As the usage of internet grow search engines became sophisticated around the early 2000s due to the problem of the phony sites indexed on the keyword with poor quality of information. Specially Google is lashing those sites that are keyword rich and content poor by utilizing something call Web Crawler.
A search engine need to find your site before it can tell you where a file is. To find information on the millions of Web pages that exist, a search engine employs special software robots, called spiders, to build lists of the words found on Web sites. When a spider is building its lists, the process is called Web crawling. Building and maintaining a useful list of words is not an easy task. A search engine’s bot have to look at millions of pages. The owner who want to rank on the first page can also help the crawlers by providing a site map, a xml file that can be pretty easily generated. Learn more about the google crawler on Google Site Admin Tools.
Words placed in the title, subtitles, meta tags and other positions of relative importance were noted for special consideration during a subsequent user search. The Google spider was built to index every significant word on a page, leaving out the articles “a,” “an” and “the.” Other spiders may take different approaches. These approaches are called algorithms, a mathematical formula or a process, that is in works behind all the searching.
Building the index
Once the bots completed their task of scanning the website, the search engine stores this information in a meaningful way where it could find the information when any user of internet searches for some information.
Any indexing requires 2 pieces to be accessible:
- The information stored with the data
- The method in which the search engine can retrieve the data when presented the keyword.
The hashing technique is used to has and store the data with some encoding to save the storage space. The hash table has the hashed number along with a pointer to the actual data, sorted in such a way that it allows to be stored most efficiently. Combining efficient indexing with effective storage makes it possible to get results quickly, even when the user creates a complicated search. As we know these search engine algorithms change very often to improve the efficiency.
This is how google was able to retrieve million of results in few seconds.
The Query for Search
The user build a search query to query these hash tables. They use mostly uses boolean operation to retrieve the results. The most commonly used boolean operations are AND, NOT, Quoted texted, wild card (something followed by) and OR.

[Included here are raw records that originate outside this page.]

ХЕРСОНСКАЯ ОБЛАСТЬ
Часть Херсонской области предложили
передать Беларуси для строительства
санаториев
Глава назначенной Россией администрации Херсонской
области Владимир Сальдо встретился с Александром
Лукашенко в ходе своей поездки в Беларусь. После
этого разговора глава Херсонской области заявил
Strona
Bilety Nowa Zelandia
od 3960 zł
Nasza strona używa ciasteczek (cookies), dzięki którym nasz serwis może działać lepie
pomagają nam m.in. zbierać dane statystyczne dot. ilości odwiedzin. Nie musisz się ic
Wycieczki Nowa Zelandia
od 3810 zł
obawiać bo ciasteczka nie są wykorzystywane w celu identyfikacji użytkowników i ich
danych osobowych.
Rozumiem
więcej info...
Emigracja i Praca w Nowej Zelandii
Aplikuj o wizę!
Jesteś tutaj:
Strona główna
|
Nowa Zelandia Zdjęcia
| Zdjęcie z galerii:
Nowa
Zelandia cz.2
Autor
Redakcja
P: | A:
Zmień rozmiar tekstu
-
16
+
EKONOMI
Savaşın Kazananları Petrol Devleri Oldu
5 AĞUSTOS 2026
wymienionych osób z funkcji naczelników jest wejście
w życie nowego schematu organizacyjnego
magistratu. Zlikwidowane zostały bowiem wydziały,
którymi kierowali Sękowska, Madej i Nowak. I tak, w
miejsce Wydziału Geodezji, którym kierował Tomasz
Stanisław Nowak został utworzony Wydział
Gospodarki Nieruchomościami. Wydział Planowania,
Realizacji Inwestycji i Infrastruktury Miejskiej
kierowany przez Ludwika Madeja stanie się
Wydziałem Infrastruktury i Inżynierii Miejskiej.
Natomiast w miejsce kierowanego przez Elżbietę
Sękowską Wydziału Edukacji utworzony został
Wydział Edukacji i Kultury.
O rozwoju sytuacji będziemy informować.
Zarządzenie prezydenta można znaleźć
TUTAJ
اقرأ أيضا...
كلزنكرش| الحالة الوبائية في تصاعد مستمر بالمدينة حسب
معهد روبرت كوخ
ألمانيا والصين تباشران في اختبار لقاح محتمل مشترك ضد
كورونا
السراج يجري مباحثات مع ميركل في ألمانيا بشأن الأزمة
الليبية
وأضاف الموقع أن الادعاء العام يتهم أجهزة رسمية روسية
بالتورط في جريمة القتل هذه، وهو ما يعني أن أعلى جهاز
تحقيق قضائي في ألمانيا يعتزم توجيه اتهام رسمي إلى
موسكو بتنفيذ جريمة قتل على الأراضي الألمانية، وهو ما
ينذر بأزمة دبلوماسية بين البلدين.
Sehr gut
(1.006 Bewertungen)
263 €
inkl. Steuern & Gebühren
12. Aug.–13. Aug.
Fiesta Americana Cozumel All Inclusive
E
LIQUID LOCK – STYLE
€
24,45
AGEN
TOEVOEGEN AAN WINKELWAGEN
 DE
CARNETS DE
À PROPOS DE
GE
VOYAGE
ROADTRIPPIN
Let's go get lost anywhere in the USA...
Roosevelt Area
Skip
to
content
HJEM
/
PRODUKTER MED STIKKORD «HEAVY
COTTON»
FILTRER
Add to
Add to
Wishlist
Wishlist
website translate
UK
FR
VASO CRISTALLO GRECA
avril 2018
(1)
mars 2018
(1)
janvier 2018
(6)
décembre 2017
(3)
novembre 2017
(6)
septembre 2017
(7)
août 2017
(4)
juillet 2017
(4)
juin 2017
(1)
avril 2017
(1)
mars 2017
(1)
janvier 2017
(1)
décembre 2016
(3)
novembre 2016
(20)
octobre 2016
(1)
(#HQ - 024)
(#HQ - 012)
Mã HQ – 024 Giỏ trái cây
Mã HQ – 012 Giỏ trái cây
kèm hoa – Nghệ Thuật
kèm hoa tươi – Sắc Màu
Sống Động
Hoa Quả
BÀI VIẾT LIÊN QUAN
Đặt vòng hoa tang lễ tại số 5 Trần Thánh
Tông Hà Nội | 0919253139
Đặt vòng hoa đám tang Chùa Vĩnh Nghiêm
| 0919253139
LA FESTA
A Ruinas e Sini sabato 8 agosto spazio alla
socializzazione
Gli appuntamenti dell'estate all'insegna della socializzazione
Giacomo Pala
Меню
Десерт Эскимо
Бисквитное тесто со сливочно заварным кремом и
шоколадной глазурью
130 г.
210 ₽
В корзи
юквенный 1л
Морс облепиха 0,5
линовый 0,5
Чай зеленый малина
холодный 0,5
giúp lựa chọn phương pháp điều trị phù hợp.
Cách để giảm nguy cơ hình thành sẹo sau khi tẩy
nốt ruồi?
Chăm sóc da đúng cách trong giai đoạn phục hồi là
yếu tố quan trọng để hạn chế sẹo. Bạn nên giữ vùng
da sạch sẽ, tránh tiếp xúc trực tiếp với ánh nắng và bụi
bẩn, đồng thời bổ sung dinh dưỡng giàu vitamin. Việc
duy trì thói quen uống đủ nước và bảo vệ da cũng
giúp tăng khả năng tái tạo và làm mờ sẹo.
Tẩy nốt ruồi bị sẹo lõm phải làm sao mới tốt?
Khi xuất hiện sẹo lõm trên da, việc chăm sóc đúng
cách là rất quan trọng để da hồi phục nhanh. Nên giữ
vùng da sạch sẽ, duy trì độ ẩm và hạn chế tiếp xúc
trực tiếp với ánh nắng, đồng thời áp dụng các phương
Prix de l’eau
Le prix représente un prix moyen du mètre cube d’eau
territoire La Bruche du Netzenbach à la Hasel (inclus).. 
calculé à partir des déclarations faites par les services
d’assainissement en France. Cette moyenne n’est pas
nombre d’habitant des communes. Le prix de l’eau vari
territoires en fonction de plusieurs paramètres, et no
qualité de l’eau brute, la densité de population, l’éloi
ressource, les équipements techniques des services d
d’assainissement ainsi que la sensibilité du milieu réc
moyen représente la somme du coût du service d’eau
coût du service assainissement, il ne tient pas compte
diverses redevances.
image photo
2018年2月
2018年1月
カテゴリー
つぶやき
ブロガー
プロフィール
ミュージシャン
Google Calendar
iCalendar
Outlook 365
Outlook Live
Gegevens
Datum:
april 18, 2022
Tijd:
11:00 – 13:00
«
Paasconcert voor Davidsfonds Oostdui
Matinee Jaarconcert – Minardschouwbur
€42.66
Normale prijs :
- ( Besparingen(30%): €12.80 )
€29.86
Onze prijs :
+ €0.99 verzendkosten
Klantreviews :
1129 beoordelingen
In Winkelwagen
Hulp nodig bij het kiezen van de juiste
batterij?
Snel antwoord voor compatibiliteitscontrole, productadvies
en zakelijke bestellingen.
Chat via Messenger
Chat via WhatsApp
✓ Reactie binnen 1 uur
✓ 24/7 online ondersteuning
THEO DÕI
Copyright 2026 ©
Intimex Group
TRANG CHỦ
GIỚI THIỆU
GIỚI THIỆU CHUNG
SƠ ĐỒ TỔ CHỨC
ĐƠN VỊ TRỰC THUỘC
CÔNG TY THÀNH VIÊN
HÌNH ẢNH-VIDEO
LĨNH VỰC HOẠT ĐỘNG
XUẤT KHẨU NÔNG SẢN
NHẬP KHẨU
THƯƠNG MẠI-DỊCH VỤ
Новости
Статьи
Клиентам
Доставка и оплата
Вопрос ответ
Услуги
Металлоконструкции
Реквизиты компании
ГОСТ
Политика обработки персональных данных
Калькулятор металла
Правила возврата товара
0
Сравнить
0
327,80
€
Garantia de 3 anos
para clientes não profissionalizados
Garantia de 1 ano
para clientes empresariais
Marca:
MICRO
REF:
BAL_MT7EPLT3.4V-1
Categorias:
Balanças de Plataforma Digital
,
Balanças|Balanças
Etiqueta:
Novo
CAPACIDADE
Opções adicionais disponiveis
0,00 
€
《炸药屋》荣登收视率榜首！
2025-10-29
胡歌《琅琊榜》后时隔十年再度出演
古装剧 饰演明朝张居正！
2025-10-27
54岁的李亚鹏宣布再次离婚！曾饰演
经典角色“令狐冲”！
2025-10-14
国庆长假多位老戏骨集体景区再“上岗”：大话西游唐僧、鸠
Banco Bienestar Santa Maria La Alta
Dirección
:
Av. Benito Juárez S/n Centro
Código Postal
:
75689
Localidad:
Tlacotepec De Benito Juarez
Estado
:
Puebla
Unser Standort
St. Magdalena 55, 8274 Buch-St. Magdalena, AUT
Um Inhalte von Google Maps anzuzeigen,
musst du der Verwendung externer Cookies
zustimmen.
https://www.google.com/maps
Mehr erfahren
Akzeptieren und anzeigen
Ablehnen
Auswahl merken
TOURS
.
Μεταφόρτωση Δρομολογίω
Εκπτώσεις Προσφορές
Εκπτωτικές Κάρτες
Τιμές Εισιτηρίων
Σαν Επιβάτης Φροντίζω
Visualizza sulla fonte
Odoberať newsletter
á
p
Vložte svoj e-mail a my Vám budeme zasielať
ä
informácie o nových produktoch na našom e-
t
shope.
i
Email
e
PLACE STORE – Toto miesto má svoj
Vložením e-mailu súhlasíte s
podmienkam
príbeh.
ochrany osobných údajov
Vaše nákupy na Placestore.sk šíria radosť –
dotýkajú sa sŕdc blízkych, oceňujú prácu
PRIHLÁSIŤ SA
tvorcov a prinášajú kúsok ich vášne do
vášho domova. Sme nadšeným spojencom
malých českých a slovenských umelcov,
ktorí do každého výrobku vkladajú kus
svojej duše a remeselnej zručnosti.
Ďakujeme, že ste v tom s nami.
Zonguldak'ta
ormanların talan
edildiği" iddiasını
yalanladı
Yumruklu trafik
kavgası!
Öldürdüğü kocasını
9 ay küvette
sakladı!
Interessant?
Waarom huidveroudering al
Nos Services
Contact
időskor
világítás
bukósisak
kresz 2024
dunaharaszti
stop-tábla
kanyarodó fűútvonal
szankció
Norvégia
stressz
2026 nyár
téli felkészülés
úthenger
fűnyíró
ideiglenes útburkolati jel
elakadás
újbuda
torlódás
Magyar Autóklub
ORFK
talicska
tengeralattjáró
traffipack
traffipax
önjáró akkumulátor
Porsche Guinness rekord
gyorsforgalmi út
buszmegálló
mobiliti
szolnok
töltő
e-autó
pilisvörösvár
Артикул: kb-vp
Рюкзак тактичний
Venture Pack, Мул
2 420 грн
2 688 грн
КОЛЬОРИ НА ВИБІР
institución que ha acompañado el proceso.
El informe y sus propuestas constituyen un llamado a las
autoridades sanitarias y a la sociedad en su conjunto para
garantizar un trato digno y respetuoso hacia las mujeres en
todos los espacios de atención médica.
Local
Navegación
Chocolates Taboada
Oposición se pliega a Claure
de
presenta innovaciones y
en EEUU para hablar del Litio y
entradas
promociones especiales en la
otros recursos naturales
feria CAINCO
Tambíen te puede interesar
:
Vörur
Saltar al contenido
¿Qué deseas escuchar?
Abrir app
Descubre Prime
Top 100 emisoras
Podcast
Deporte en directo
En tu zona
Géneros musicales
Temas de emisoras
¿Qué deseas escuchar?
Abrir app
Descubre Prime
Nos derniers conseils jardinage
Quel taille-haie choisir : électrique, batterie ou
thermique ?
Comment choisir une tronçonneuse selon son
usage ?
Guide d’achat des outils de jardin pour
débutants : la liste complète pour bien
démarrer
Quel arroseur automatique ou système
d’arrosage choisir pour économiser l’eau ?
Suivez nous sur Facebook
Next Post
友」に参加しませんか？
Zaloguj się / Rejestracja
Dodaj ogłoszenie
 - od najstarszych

Few years ago google implemented a nice functionality of guessing the next word as you type your search query. They accomplished by putting the top 1o searches in the list of their indexing rank order.
Future of Search Engines
Google has been personalizing search results for a years now using our search history and social activity. This is, however, limited to activity within Google products. This works both ways. Google is already encroaching in to and deciding things for me in chrome as soon as I sign up.
Here is an example. Imagine that you are on a strict workout plan, tracking the calories eaten on a phone apps. Google think it can use this information, when you perform a search for recipes. The results could be impacted by the calorie limit you set or even better a search engine decides what you are going to eat.
When we talk about context, limiting this to search and apps alone is a mistake. It needs to incorporate other parts of our daily activities for it to truly work. Just look at your Amazon recommendations after you search for “bachelor party favors,” or the Netflix history when there istrouble in paradise. The results can be terrifying, inaccurate, and not a true reflection of your interests. There needs to be more context behind it.
Google and other search engines are become more context aware but not really integrated as they are not completely connected.